- Exercise directions
Word for word, restate every line of the listing that follows.

- Records for this task
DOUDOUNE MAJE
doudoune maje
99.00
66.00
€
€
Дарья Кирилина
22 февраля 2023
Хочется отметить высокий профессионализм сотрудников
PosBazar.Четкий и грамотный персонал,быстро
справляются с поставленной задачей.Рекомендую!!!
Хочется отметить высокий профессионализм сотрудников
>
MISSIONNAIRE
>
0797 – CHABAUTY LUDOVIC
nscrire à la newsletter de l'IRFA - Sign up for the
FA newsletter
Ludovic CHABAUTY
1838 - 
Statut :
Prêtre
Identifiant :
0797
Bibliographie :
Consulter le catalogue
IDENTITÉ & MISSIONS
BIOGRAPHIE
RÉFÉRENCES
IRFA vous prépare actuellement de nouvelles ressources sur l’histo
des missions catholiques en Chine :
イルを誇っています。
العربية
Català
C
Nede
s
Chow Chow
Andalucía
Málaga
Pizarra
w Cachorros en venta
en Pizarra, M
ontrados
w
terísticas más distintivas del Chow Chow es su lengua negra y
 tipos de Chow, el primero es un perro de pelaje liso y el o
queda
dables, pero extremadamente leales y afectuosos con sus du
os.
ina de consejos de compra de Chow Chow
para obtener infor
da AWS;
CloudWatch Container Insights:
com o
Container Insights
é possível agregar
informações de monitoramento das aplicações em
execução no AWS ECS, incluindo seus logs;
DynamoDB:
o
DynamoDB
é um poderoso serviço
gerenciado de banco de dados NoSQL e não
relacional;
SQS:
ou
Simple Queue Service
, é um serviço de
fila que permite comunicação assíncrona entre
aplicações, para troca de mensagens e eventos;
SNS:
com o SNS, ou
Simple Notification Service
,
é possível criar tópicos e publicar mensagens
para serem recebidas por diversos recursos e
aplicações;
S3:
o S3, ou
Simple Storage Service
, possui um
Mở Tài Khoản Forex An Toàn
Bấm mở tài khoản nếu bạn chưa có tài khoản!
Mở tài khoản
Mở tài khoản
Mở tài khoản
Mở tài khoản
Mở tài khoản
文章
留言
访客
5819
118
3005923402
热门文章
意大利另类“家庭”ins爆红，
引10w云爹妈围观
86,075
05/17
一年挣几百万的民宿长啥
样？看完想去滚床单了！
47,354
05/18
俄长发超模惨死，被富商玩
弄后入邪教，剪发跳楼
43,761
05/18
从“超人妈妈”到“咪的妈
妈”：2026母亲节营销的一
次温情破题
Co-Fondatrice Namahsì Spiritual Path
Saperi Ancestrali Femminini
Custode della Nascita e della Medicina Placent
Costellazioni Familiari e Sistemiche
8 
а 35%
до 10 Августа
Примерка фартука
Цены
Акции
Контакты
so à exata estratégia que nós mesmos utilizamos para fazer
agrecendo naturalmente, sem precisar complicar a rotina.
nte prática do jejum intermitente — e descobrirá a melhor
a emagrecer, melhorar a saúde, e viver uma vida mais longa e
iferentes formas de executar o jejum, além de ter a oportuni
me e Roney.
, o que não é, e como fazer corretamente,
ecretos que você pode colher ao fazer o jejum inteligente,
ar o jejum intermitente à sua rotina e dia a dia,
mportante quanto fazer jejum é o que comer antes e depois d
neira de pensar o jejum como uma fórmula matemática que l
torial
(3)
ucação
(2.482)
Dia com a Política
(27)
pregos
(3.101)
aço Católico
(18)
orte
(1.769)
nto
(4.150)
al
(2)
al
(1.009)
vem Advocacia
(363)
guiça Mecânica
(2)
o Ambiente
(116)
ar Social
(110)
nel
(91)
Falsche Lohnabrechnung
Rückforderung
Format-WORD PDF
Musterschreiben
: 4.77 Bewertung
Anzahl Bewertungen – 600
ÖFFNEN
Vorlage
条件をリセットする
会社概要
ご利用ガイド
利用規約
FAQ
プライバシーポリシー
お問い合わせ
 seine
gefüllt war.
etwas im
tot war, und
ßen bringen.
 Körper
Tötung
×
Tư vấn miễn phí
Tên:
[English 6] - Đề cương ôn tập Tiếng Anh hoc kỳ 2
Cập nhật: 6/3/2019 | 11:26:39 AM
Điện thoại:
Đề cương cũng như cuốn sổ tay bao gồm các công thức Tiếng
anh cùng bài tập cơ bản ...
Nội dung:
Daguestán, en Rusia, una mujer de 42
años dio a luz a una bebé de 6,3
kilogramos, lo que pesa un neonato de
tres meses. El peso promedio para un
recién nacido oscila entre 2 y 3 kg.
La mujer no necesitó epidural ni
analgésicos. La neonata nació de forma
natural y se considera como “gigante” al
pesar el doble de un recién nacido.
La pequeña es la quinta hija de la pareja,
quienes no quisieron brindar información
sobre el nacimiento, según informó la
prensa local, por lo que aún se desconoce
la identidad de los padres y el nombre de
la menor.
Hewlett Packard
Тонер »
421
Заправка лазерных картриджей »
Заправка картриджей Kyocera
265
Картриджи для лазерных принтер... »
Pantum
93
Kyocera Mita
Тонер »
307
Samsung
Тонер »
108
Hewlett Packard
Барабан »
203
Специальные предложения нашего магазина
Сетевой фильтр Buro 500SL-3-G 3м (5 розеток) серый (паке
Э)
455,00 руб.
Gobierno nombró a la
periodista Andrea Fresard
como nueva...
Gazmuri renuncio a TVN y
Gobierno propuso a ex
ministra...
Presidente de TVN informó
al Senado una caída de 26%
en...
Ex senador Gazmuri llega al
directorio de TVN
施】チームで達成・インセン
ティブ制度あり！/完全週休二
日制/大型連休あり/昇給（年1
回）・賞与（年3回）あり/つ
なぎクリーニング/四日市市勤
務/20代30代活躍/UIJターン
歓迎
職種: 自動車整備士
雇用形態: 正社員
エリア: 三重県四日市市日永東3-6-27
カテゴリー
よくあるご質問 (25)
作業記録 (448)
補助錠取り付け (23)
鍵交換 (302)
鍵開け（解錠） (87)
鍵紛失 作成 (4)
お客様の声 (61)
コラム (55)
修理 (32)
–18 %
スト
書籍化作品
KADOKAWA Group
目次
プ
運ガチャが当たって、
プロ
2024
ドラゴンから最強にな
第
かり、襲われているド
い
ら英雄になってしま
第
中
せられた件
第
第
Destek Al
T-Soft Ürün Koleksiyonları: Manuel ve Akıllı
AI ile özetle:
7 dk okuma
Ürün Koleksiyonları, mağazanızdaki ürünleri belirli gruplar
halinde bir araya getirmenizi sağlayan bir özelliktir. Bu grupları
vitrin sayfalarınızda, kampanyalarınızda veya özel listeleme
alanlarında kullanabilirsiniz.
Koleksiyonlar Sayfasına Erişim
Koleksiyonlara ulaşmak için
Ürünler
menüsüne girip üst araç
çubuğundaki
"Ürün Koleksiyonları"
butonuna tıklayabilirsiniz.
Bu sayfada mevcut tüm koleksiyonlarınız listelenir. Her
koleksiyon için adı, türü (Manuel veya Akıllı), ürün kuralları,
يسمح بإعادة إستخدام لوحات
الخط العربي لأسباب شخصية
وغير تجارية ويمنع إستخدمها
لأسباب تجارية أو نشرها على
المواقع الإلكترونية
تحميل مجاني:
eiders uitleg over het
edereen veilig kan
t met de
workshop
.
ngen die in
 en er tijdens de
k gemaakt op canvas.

- Answer to this task
DOUDOUNE MAJE
doudoune maje
99.00
66.00
€
€
Дарья Кирилина
22 февраля 2023
Хочется отметить высокий профессионализм сотрудников
PosBazar.Четкий и грамотный персонал,быстро
справляются с поставленной задачей.Рекомендую!!!
Хочется отметить высокий профессионализм сотрудников
>
MISSIONNAIRE
>
0797 – CHABAUTY LUDOVIC
nscrire à la newsletter de l'IRFA - Sign up for the
FA newsletter
Ludovic CHABAUTY
1838 - 
Statut :
Prêtre
Identifiant :
0797
Bibliographie :
Consulter le catalogue
IDENTITÉ & MISSIONS
BIOGRAPHIE
RÉFÉRENCES
IRFA vous prépare actuellement de nouvelles ressources sur l’histo
des missions catholiques en Chine :
イルを誇っています。
العربية
Català
C
Nede
s
Chow Chow
Andalucía
Málaga
Pizarra
w Cachorros en venta
en Pizarra, M
ontrados
w
terísticas más distintivas del Chow Chow es su lengua negra y
 tipos de Chow, el primero es un perro de pelaje liso y el o
queda
dables, pero extremadamente leales y afectuosos con sus du
os.
ina de consejos de compra de Chow Chow
para obtener infor
da AWS;
CloudWatch Container Insights:
com o
Container Insights
é possível agregar
informações de monitoramento das aplicações em
execução no AWS ECS, incluindo seus logs;
DynamoDB:
o
DynamoDB
é um poderoso serviço
gerenciado de banco de dados NoSQL e não
relacional;
SQS:
ou
Simple Queue Service
, é um serviço de
fila que permite comunicação assíncrona entre
aplicações, para troca de mensagens e eventos;
SNS:
com o SNS, ou
Simple Notification Service
,
é possível criar tópicos e publicar mensagens
para serem recebidas por diversos recursos e
aplicações;
S3:
o S3, ou
Simple Storage Service
, possui um
Mở Tài Khoản Forex An Toàn
Bấm mở tài khoản nếu bạn chưa có tài khoản!
Mở tài khoản
Mở tài khoản
Mở tài khoản
Mở tài khoản
Mở tài khoản
文章
留言
访客
5819
118
3005923402
热门文章
意大利另类“家庭”ins爆红，
引10w云爹妈围观
86,075
05/17
一年挣几百万的民宿长啥
样？看完想去滚床单了！
47,354
05/18
俄长发超模惨死，被富商玩
弄后入邪教，剪发跳楼
43,761
05/18
从“超人妈妈”到“咪的妈
妈”：2026母亲节营销的一
次温情破题
Co-Fondatrice Namahsì Spiritual Path
Saperi Ancestrali Femminini
Custode della Nascita e della Medicina Placent
Costellazioni Familiari e Sistemiche
8 
а 35%
до 10 Августа
Примерка фартука
Цены
Акции
Контакты
so à exata estratégia que nós mesmos utilizamos para fazer
agrecendo naturalmente, sem precisar complicar a rotina.
nte prática do jejum intermitente — e descobrirá a melhor
a emagrecer, melhorar a saúde, e viver uma vida mais longa e
iferentes formas de executar o jejum, além de ter a oportuni
me e Roney.
, o que não é, e como fazer corretamente,
ecretos que você pode colher ao fazer o jejum inteligente,
ar o jejum intermitente à sua rotina e dia a dia,
mportante quanto fazer jejum é o que comer antes e depois d
neira de pensar o jejum como uma fórmula matemática que l
torial
(3)
ucação
(2.482)
Dia com a Política
(27)
pregos
(3.101)
aço Católico
(18)
orte
(1.769)
nto
(4.150)
al
(2)
al
(1.009)
vem Advocacia
(363)
guiça Mecânica
(2)
o Ambiente
(116)
ar Social
(110)
nel
(91)
Falsche Lohnabrechnung
Rückforderung
Format-WORD PDF
Musterschreiben
: 4.77 Bewertung
Anzahl Bewertungen – 600
ÖFFNEN
Vorlage
条件をリセットする
会社概要
ご利用ガイド
利用規約
FAQ
プライバシーポリシー
お問い合わせ
 seine
gefüllt war.
etwas im
tot war, und
ßen bringen.
 Körper
Tötung
×
Tư vấn miễn phí
Tên:
[English 6] - Đề cương ôn tập Tiếng Anh hoc kỳ 2
Cập nhật: 6/3/2019 | 11:26:39 AM
Điện thoại:
Đề cương cũng như cuốn sổ tay bao gồm các công thức Tiếng
anh cùng bài tập cơ bản ...
Nội dung:
Daguestán, en Rusia, una mujer de 42
años dio a luz a una bebé de 6,3
kilogramos, lo que pesa un neonato de
tres meses. El peso promedio para un
recién nacido oscila entre 2 y 3 kg.
La mujer no necesitó epidural ni
analgésicos. La neonata nació de forma
natural y se considera como “gigante” al
pesar el doble de un recién nacido.
La pequeña es la quinta hija de la pareja,
quienes no quisieron brindar información
sobre el nacimiento, según informó la
prensa local, por lo que aún se desconoce
la identidad de los padres y el nombre de
la menor.
Hewlett Packard
Тонер »
421
Заправка лазерных картриджей »
Заправка картриджей Kyocera
265
Картриджи для лазерных принтер... »
Pantum
93
Kyocera Mita
Тонер »
307
Samsung
Тонер »
108
Hewlett Packard
Барабан »
203
Специальные предложения нашего магазина
Сетевой фильтр Buro 500SL-3-G 3м (5 розеток) серый (паке
Э)
455,00 руб.
Gobierno nombró a la
periodista Andrea Fresard
como nueva...
Gazmuri renuncio a TVN y
Gobierno propuso a ex
ministra...
Presidente de TVN informó
al Senado una caída de 26%
en...
Ex senador Gazmuri llega al
directorio de TVN
施】チームで達成・インセン
ティブ制度あり！/完全週休二
日制/大型連休あり/昇給（年1
回）・賞与（年3回）あり/つ
なぎクリーニング/四日市市勤
務/20代30代活躍/UIJターン
歓迎
職種: 自動車整備士
雇用形態: 正社員
エリア: 三重県四日市市日永東3-6-27
カテゴリー
よくあるご質問 (25)
作業記録 (448)
補助錠取り付け (23)
鍵交換 (302)
鍵開け（解錠） (87)
鍵紛失 作成 (4)
お客様の声 (61)
コラム (55)
修理 (32)
–18 %
スト
書籍化作品
KADOKAWA Group
目次
プ
運ガチャが当たって、
プロ
2024
ドラゴンから最強にな
第
かり、襲われているド
い
ら英雄になってしま
第
中
せられた件
第
第
Destek Al
T-Soft Ürün Koleksiyonları: Manuel ve Akıllı
AI ile özetle:
7 dk okuma
Ürün Koleksiyonları, mağazanızdaki ürünleri belirli gruplar
halinde bir araya getirmenizi sağlayan bir özelliktir. Bu grupları
vitrin sayfalarınızda, kampanyalarınızda veya özel listeleme
alanlarında kullanabilirsiniz.
Koleksiyonlar Sayfasına Erişim
Koleksiyonlara ulaşmak için
Ürünler
menüsüne girip üst araç
çubuğundaki
"Ürün Koleksiyonları"
butonuna tıklayabilirsiniz.
Bu sayfada mevcut tüm koleksiyonlarınız listelenir. Her
koleksiyon için adı, türü (Manuel veya Akıllı), ürün kuralları,
يسمح بإعادة إستخدام لوحات
الخط العربي لأسباب شخصية
وغير تجارية ويمنع إستخدمها
لأسباب تجارية أو نشرها على
المواقع الإلكترونية
تحميل مجاني:
eiders uitleg over het
edereen veilig kan
t met de
workshop
.
ngen die in
 en er tijdens de
k gemaakt op canvas.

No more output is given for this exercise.